The reason for the change of fundus optic disc is not very clear at present. Some studies have shown it might be related to the thickness of the choroid. In Chen’s study, 821 young myopic patients were tested for the optic disc tilt, PPA, and the thickness of the choroid and found that the prevalence of the optic disc tilt and PPA increased as AL increased, while with the increase of the area of PPA, the choroidal thickness of macular and peripapillary decreased. In addition, with the increase of the rate of optic disc tilt, the choroidal thickness of macular increased, and the peripapillary choroidal thickness decreased [20]. The area of β-PPA was also correlated with the density of peripapillary capillaries. Sung et al. examined 80 myopic subjects with β-PPA whose mean AL and SE refractive error were 26.47 ± 1.17 mm and − 6.28 ± 2.71 diopters. The group with the presence of Bruch membrane (BM) had a more inferiorly rotated optic disc, larger β-PPA, and lower superficial and deep parapapillary vessel density. Multivariate linear regression analysis showed that the average PPA + BM width on horizontal scans was significantly associated with superficial and deep parapapillary vessel density (P = 0.034 and P = 0.003, respectively). So PPA was closely correlated with parapapillary vessel density [21]. Therefore, for children with myopia, the morphological changes of optic disc and β-PPA were of great significance for the study of the pathogenesis of myopia. Meanwhile, this study showed that the morphological changes of optic disc and β-PPA in the follow-up of myopia were also an important indicator for the evaluation of myopia progression and had great potential in the prevention and control of myopia.

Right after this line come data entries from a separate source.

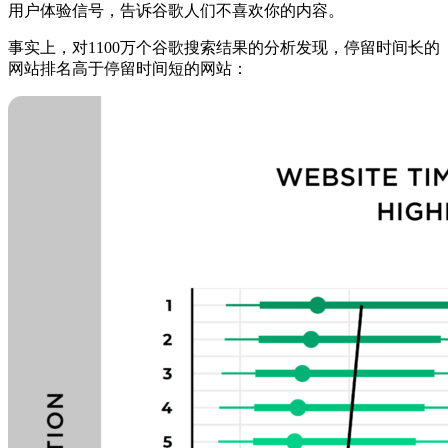
用户体验信号，告诉谷歌人们不喜欢你的内容。
事实上，对1100万个谷歌搜索结果的分析发现，停留时间长的
网站排名高于停留时间短的网站：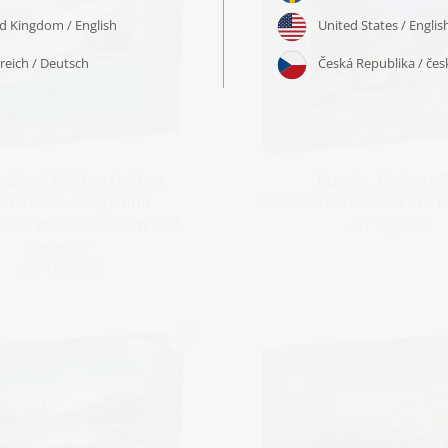
e „Zwei Welten treffen
Puzzle „Drei gro
inander - Berge und
Riesenschildkröten auf M
sserwelt auf einem Bild
ab 19,99 €
vereint“
ab 19,99 €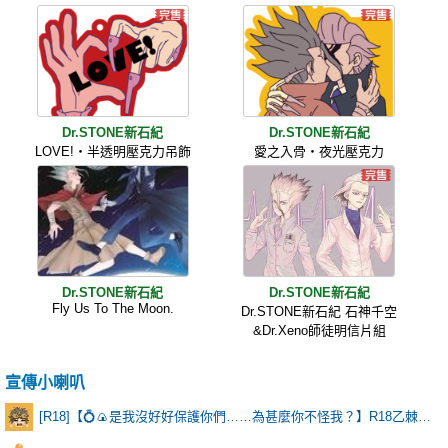
Dr.STONE新石紀
Dr.STONE新石紀
LOVE!・半透明壓克力吊飾
愛之入骨・夜光壓克力
Dr.STONE新石紀
Dr.STONE新石紀
Fly Us To The Moon.
Dr.STONE新石紀 石神千空
&Dr.Xeno師徒明信片組
宣傳小喇叭
[R18]【💍🍙是我沒好好保護你們……為甚麼你不怪我？】R18乙棘《Poker Face》* 含本篇劇情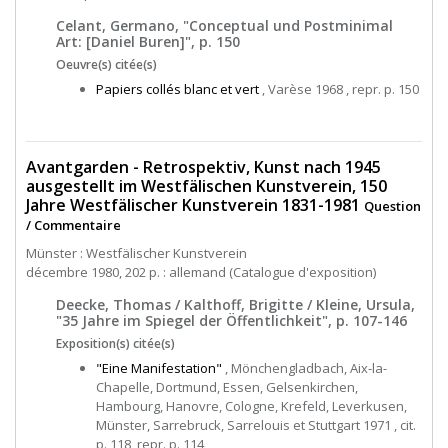
Celant, Germano, "Conceptual und Postminimal
Art: [Daniel Buren]", p. 150
Oeuvre(s) citée(s)
Papiers collés blanc et vert
, Varèse 1968 , repr. p. 150
Avantgarden - Retrospektiv, Kunst nach 1945
ausgestellt im Westfälischen Kunstverein, 150
Jahre Westfälischer Kunstverein 1831-1981
Question
/ Commentaire
Münster : Westfälischer Kunstverein
décembre 1980, 202 p. : allemand (Catalogue d'exposition)
Deecke, Thomas / Kalthoff, Brigitte / Kleine, Ursula,
"35 Jahre im Spiegel der Öffentlichkeit", p. 107-146
Exposition(s) citée(s)
"Eine Manifestation"
, Mönchengladbach, Aix-la-
Chapelle, Dortmund, Essen, Gelsenkirchen,
Hambourg, Hanovre, Cologne, Krefeld, Leverkusen,
Münster, Sarrebruck, Sarrelouis et Stuttgart 1971 , cit.
p. 118, repr. p. 114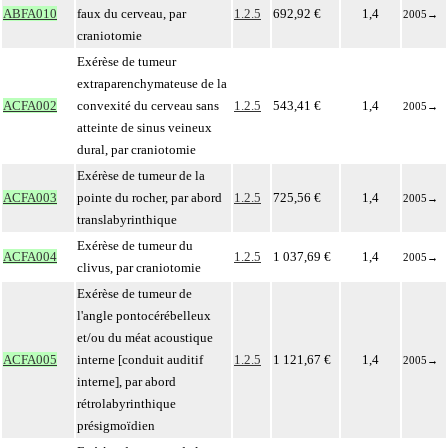
ABFA010
faux du cerveau, par
1.2.5
692,92 €
1,4
2005
→
craniotomie
Exérèse de tumeur
extraparenchymateuse de la
ACFA002
convexité du cerveau sans
1.2.5
543,41 €
1,4
2005
→
atteinte de sinus veineux
dural, par craniotomie
Exérèse de tumeur de la
ACFA003
pointe du rocher, par abord
1.2.5
725,56 €
1,4
2005
→
translabyrinthique
Exérèse de tumeur du
ACFA004
1.2.5
1 037,69 €
1,4
2005
→
clivus, par craniotomie
Exérèse de tumeur de
l'angle pontocérébelleux
et/ou du méat acoustique
ACFA005
interne [conduit auditif
1.2.5
1 121,67 €
1,4
2005
→
interne], par abord
rétrolabyrinthique
présigmoïdien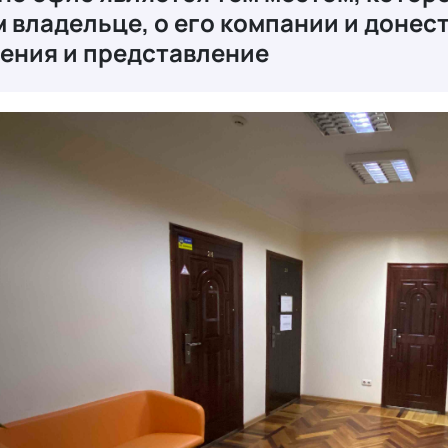
м владельце, о его компании и доне
ения и представление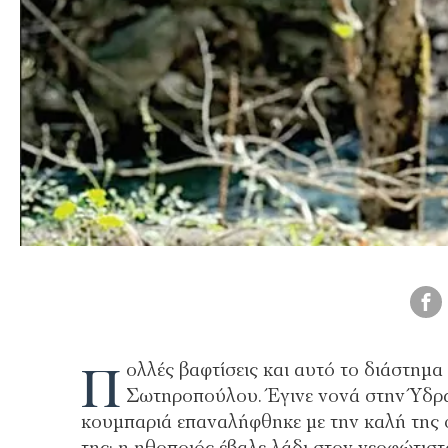
Π
ολλές βαφτίσεις και αυτό το διάστημ
Σωτηροπούλου. Έγινε νονά στην Ύδρα
κουμπαριά επαναλήφθηκε με την καλή της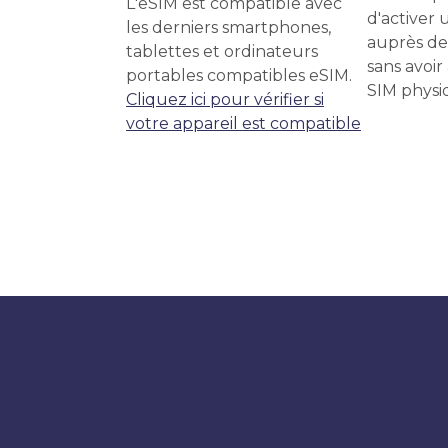
L'eSIM est compatible avec
d'activer u
les derniers smartphones,
auprès de
tablettes et ordinateurs
sans avoir
portables compatibles eSIM.
SIM physi
Cliquez ici pour vérifier si
votre appareil est compatible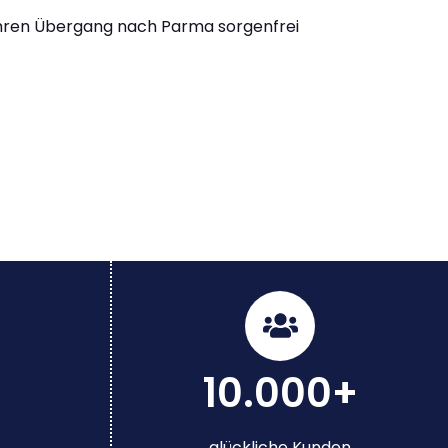
Ihren Übergang nach Parma sorgenfrei
10.000+
glückliche Kunden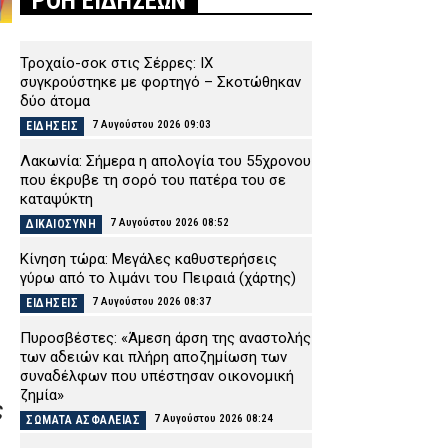
ΡΟΗ ΕΙΔΗΣΕΩΝ
Τροχαίο-σοκ στις Σέρρες: ΙΧ
συγκρούστηκε με φορτηγό – Σκοτώθηκαν
δύο άτομα
7 Αυγούστου 2026 09:03
ΕΙΔΗΣΕΙΣ
Λακωνία: Σήμερα η απολογία του 55χρονου
που έκρυβε τη σορό του πατέρα του σε
καταψύκτη
7 Αυγούστου 2026 08:52
ΔΙΚΑΙΟΣΥΝΗ
Κίνηση τώρα: Μεγάλες καθυστερήσεις
γύρω από το λιμάνι του Πειραιά (χάρτης)
7 Αυγούστου 2026 08:37
ΕΙΔΗΣΕΙΣ
Πυροσβέστες: «Άμεση άρση της αναστολής
των αδειών και πλήρη αποζημίωση των
συναδέλφων που υπέστησαν οικονομική
ζημία»
ς
7 Αυγούστου 2026 08:24
ΣΩΜΑΤΑ ΑΣΦΑΛΕΙΑΣ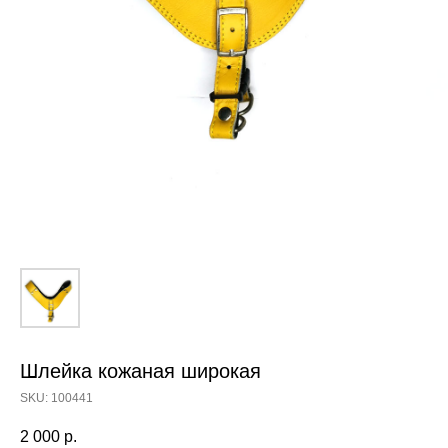
Шлейка кожаная широкая
SKU:
100441
2 000
р.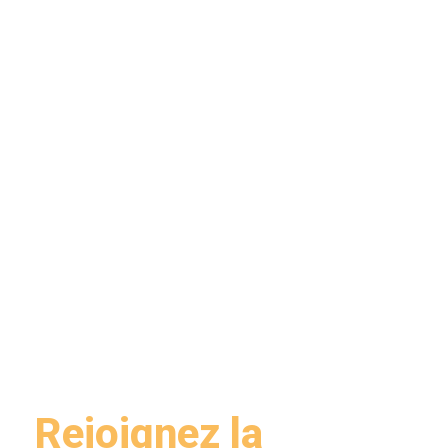
Rejoignez la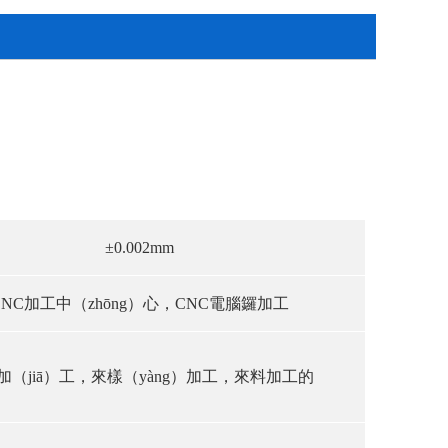
±0.002mm
CNC加工中（zhōng）心，CNC電腦鑼加工
加（jiā）工，來樣（yàng）加工，來料加工的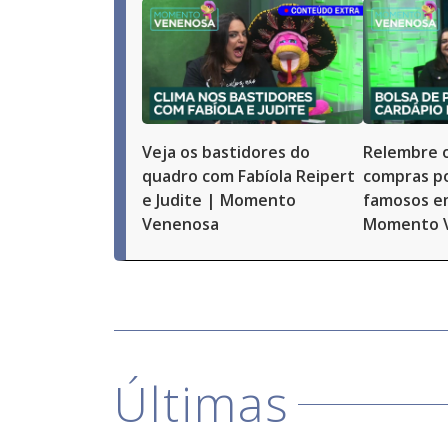
Veja os bastidores do
Relembre 
quadro com Fabíola Reipert
compras p
e Judite | Momento
famosos e
Venenosa
Momento 
Últimas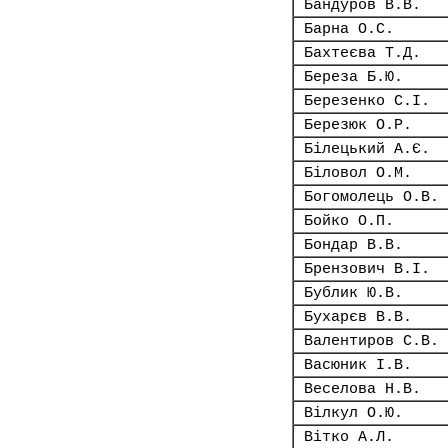
Бандуров В.В.
Барна О.С.
Бахтеєва Т.Д.
Береза Б.Ю.
Березенко С.І.
Березюк О.Р.
Білецький А.Є.
Біловол О.М.
Богомолець О.В.
Бойко О.П.
Бондар В.В.
Брензович В.І.
Бублик Ю.В.
Бухарєв В.В.
Валентиров С.В.
Васюник І.В.
Веселова Н.В.
Вілкул О.Ю.
Вітко А.Л.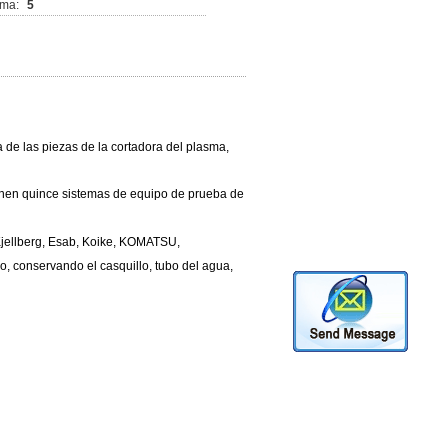
ima:
5
a de las piezas de la cortadora del plasma,
nen quince sistemas de equipo de prueba de
Kjellberg, Esab, Koike, KOMATSU,
no, conservando el casquillo, tubo del agua,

There are some differences in myopia progression between genders. Czepita et al. studied the role of gender in the progression of myopia among Polish schoolchildren, with 4875 children from elementary schools and high schools examined (2470 boys, aged 6–16 years, mean age 11.0, SD = 2.6 and 2405 girls, aged 6–16 years, mean age 11.1, SD = 2.6). It was found that the SE among Polish boys was similar to that among Polish girls before the age of 9 years. However, in older children, lower SE values and higher prevalence of myopia were found among girls, both at 9–13 years range and at 13–16 years range [22]. Rudnicka et al. also reported that sex difference in the age-specific prevalence of myopia exists in whites and East Asians, which emerges at about 9 years of age and becomes more marked through adolescence showing double the odds of myopia in girls compared with boys [23]. In the Handan Offspring Myopia Study, the prevalence of myopia (spherical equivalent refraction <  − 0.5 diopter) were 23.5% in males and 30.8% in females [24]. In the current study, the primary school students were mostly 10 years old, and the prevalence of myopia was 67.19% in boys, and 76.96% in girls. The study also found that the progression of horizontal β-PPA, area of β-PPA, optic disc ovality index, and diopter in girls were slightly faster than that in boys. To some extent, the changes of fundus in girls might be faster than that in boys during the development of myopia.

The current study also has some limitations. Firstly, the follow-up interval was only 1 year, and some subtle changes would not be identified in such a short time period, so this study fails to observe the long-term changes. Therefore, the follow-up interval should be increased in the future research. Second, as the parents of the students did not agree to use cycloplegia, the refractive error was assessed without cycloplegia. However, for children who were suspected of spasm of accommodation, the fogging lenses were performed to negate the effect of accommodation, which could improve the accuracy to a certain extent, and also could reflect the refractive state of the children [25, 26].

The 1-year follow-up study of the third-grade primary school students showed that the myopia progressed significantly. It was also found that with the progression of myopia and the growth of AL, the β-PPA and the optic disc ovality index also changed. There was a positive correlation between the change of the β-PPA and optic disc ovality index and the progression of myopia diopter and AL.